Q: How do I set up automatic trading schedules?

import schedule
import time

def auto_trade():
    """Daily automatic trading"""
    try:
        # 1. Get latest strategy
        position = Position.from_report(
            report_id='YOUR_REPORT_ID',
            total_funds=1000000
        )

        # 2. Safety check
        if safe_order_check(position, account):
            # 3. Execute orders
            executor.create_orders(position)
            print(f"Order completed: {time.strftime('%Y-%m-%d %H:%M:%S')}")
    except Exception as e:
        # 4. Error notification (LINE/Email)
        print(f"Order failed: {e}")
        # line_notify(f"Order failed: {e}")

# Execute daily at 14:30 (30 minutes before close)
schedule.every().day.at("14:30").do(auto_trade)

while True:
    schedule.run_pending()
    time.sleep(60)

Q: How do I handle order failures?

try:
    executor.create_orders(position)
    print("Order successful")
except Exception as e:
    print(f"Order failed: {e}")

    # Log error
    with open('order_errors.log', 'a') as f:
        f.write(f"{time.strftime('%Y-%m-%d %H:%M:%S')} - {e}\n")

    # Send notification
    # line_notify(f"Order failed: {e}")

    # Decide whether to retry based on error type
    if "network" in str(e).lower():
        time.sleep(30)  # Network issue, retry after 30 seconds
        executor.create_orders(position)

Resources


Final Reminder

Always test thoroughly on a simulated account before using real capital!

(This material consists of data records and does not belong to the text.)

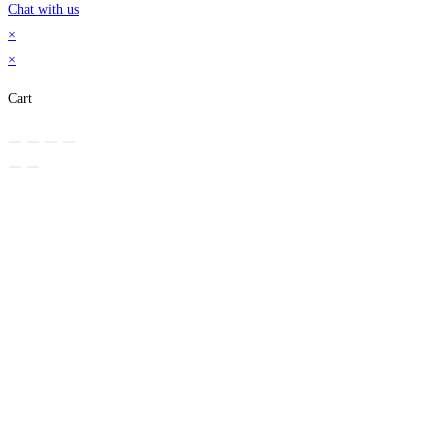
Chat with us
×
×
Cart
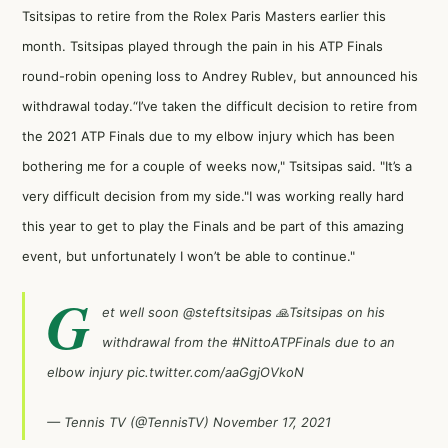
Tsitsipas to retire from the Rolex Paris Masters earlier this
month. Tsitsipas played through the pain in his ATP Finals
round-robin opening loss to Andrey Rublev, but announced his
withdrawal today.“I’ve taken the difficult decision to retire from
the 2021 ATP Finals due to my elbow injury which has been
bothering me for a couple of weeks now," Tsitsipas said. "It’s a
very difficult decision from my side."I was working really hard
this year to get to play the Finals and be part of this amazing
event, but unfortunately I won’t be able to continue."
G
et well soon
@steftsitsipas
🙏Tsitsipas on his
withdrawal from the
#NittoATPFinals
due to an
elbow injury
pic.twitter.com/aaGgjOVkoN
— Tennis TV (@TennisTV)
November 17, 2021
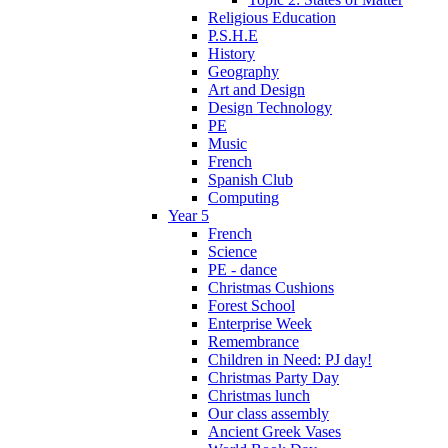
Religious Education
P.S.H.E
History
Geography
Art and Design
Design Technology
PE
Music
French
Spanish Club
Computing
Year 5
French
Science
PE - dance
Christmas Cushions
Forest School
Enterprise Week
Remembrance
Children in Need: PJ day!
Christmas Party Day
Christmas lunch
Our class assembly
Ancient Greek Vases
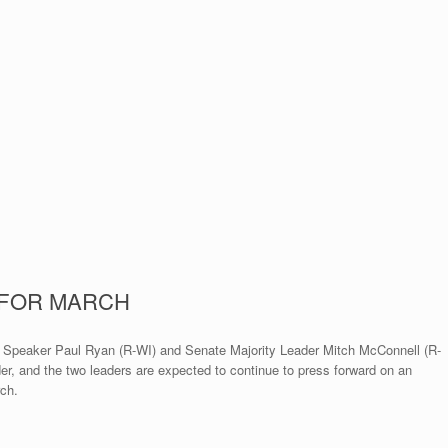
 FOR MARCH
se Speaker Paul Ryan (R-WI) and Senate Majority Leader Mitch McConnell (R-
er, and the two leaders are expected to continue to press forward on an
rch.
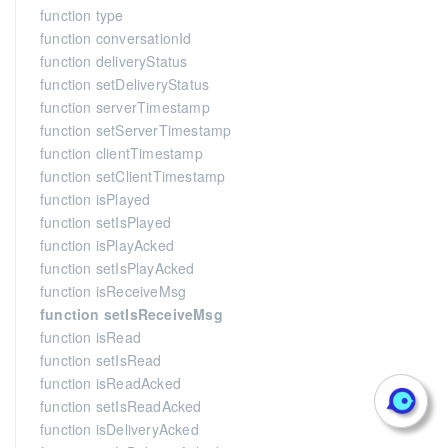
function type
function conversationId
function deliveryStatus
function setDeliveryStatus
function serverTimestamp
function setServerTimestamp
function clientTimestamp
function setClientTimestamp
function isPlayed
function setIsPlayed
function isPlayAcked
function setIsPlayAcked
function isReceiveMsg
function setIsReceiveMsg
function isRead
function setIsRead
function isReadAcked
function setIsReadAcked
function isDeliveryAcked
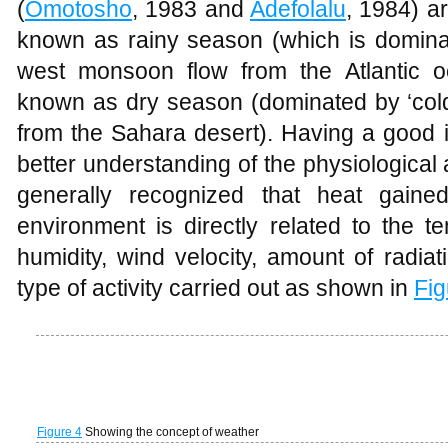
Figure 4
Showing the concept of weather
Figure 5
Effect of weather parameters on respondent
Respondent perception of green space
The result from
Table 3
showed that 52.3
enjoy the comfort of green spaces wh
comfort derived from sitting or standing un
standing under a tree. 40.7% asserted 
place of comfort while 48.8 % asserted 
good health. This can be attributed to t
reduction made by a tree will vary depen
density, but as a result of tree shade, a
than he receive resulting in feeling cooler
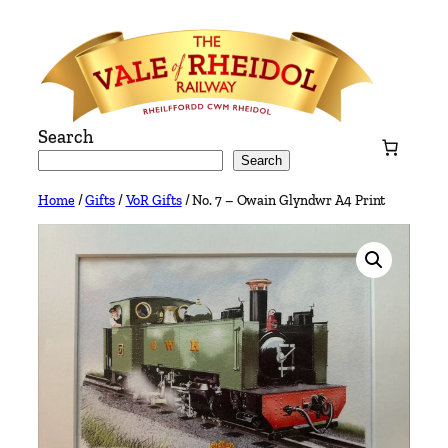
Skip
to
content
Search
Search
Home
/
Gifts
/
VoR Gifts
/ No. 7 – Owain Glyndwr A4 Print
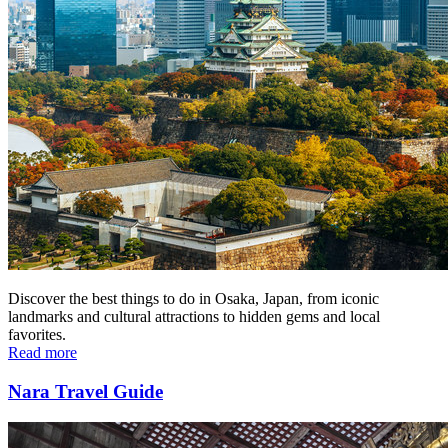
Discover the best things to do in Osaka, Japan, from iconic
landmarks and cultural attractions to hidden gems and local
favorites.
Read more
Nara Travel Guide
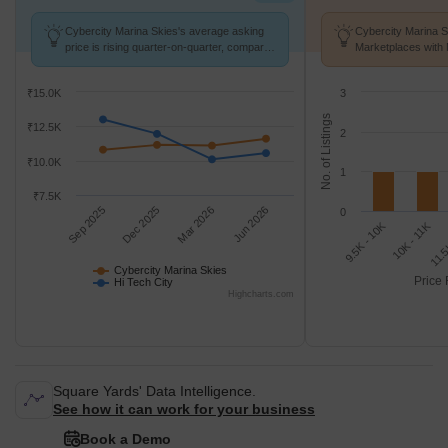
Cybercity Marina Skies's average asking
Cybercity Marina S
price is rising quarter-on-quarter, compared
Marketplaces with 
with Hi Tech City.
k/Sq.Ft.
₹15.0K
3
No. of Listings
₹12.5K
2
₹10.0K
1
₹7.5K
Sep 2025
Dec 2025
Mar 2026
Jun 2026
0
9.5K - 10K
10K - 11K
11.5
Cybercity Marina Skies
Price 
Hi Tech City
Highcharts.com
Square Yards' Data Intelligence.
See how it can work for your business
Book a Demo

Recommended Test Checklist: - Order workflow executes without errors - Position calculations are correct (match expectations) - Capital control is normal (no overspending) - Error handling mechanisms work - Notification mechanisms function properly - Runs continuously for 1 month without issues

Only consider using real capital after all items above are confirmed!